A single regulator NrtR controls bacterial NAD+ homeostasis via its acetylation
Rongsui Gao,
Wenhui Wei,
Bachar H Hassan,
Jun Li,
Jiaoyu Deng,
Youjun Feng
Affiliations
Rongsui Gao
Department of Pathogen Biology & Microbiology, and Department General Intensive Care Unit of the Second Affiliated Hospital, Zhejiang University School of Medicine, Hangzhou, China
Wenhui Wei
Department of Pathogen Biology & Microbiology, and Department General Intensive Care Unit of the Second Affiliated Hospital, Zhejiang University School of Medicine, Hangzhou, China
Bachar H Hassan
Stony Brook University, Stony Brook, United States
Jun Li
Key Laboratory of Bioorganic Synthesis of Zhejiang Province, College of Biotechnology and Bioengineering, Zhejiang University of Technology, Hangzhou, China
Jiaoyu Deng
Key Laboratory of Agricultural and Environmental Microbiology, Wuhan Institute of Virology, Chinese Academy of Sciences, Wuhan, China
Department of Pathogen Biology & Microbiology, and Department General Intensive Care Unit of the Second Affiliated Hospital, Zhejiang University School of Medicine, Hangzhou, China; College of Animal Sciences, Zhejiang University, Hangzhou, China
Nicotinamide adenine dinucleotide (NAD+) is an indispensable cofactor in all domains of life, and its homeostasis must be regulated tightly. Here we report that a Nudix-related transcriptional factor, designated MsNrtR (MSMEG_3198), controls the de novo pathway of NAD+biosynthesis in M. smegmatis, a non-tuberculosis Mycobacterium. The integrated evidence in vitro and in vivo confirms that MsNrtR is an auto-repressor, which negatively controls the de novo NAD+biosynthetic pathway. Binding of MsNrtR cognate DNA is finely mapped, and can be disrupted by an ADP-ribose intermediate. Unexpectedly, we discover that the acetylation of MsNrtR at Lysine 134 participates in the homeostasis of intra-cellular NAD+ level in M. smegmatis.

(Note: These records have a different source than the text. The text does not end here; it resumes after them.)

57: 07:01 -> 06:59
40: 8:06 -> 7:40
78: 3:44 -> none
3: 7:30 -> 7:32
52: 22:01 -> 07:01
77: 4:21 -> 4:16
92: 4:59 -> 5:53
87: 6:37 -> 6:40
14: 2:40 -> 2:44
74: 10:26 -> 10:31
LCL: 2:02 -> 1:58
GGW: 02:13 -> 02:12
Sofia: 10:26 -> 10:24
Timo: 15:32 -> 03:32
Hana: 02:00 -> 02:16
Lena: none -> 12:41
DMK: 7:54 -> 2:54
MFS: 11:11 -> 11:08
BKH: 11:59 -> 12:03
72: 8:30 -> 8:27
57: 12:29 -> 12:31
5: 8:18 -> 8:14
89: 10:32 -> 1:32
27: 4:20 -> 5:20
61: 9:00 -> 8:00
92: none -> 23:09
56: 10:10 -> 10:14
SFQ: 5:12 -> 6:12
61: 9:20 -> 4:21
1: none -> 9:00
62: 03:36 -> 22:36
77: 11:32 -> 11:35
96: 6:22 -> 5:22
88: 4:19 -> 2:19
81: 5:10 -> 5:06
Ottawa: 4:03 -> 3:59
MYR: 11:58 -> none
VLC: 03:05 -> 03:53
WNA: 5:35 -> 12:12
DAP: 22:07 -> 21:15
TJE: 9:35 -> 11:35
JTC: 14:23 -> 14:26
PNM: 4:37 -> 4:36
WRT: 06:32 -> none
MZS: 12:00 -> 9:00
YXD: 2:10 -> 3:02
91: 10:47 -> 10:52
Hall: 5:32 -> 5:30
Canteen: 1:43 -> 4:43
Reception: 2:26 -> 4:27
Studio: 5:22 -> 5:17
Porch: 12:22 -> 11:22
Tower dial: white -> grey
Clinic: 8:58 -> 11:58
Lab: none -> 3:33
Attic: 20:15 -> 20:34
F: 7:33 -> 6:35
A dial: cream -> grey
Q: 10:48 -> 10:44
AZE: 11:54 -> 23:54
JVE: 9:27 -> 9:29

Furthermore, we demonstrate that NrtR acetylation proceeds via the non-enzymatic acetyl-phosphate (AcP) route rather than by the enzymatic Pat/CobB pathway. In addition, the acetylation also occurs on the paralogs of NrtR in the Gram-positive bacterium Streptococcus and the Gram-negative bacterium Vibrio, suggesting that these proteins have a common mechanism of post-translational modification in the context of NAD+ homeostasis. Together, these findings provide a first paradigm for the recruitment of acetylated NrtR to regulate bacterial central NAD+ metabolism.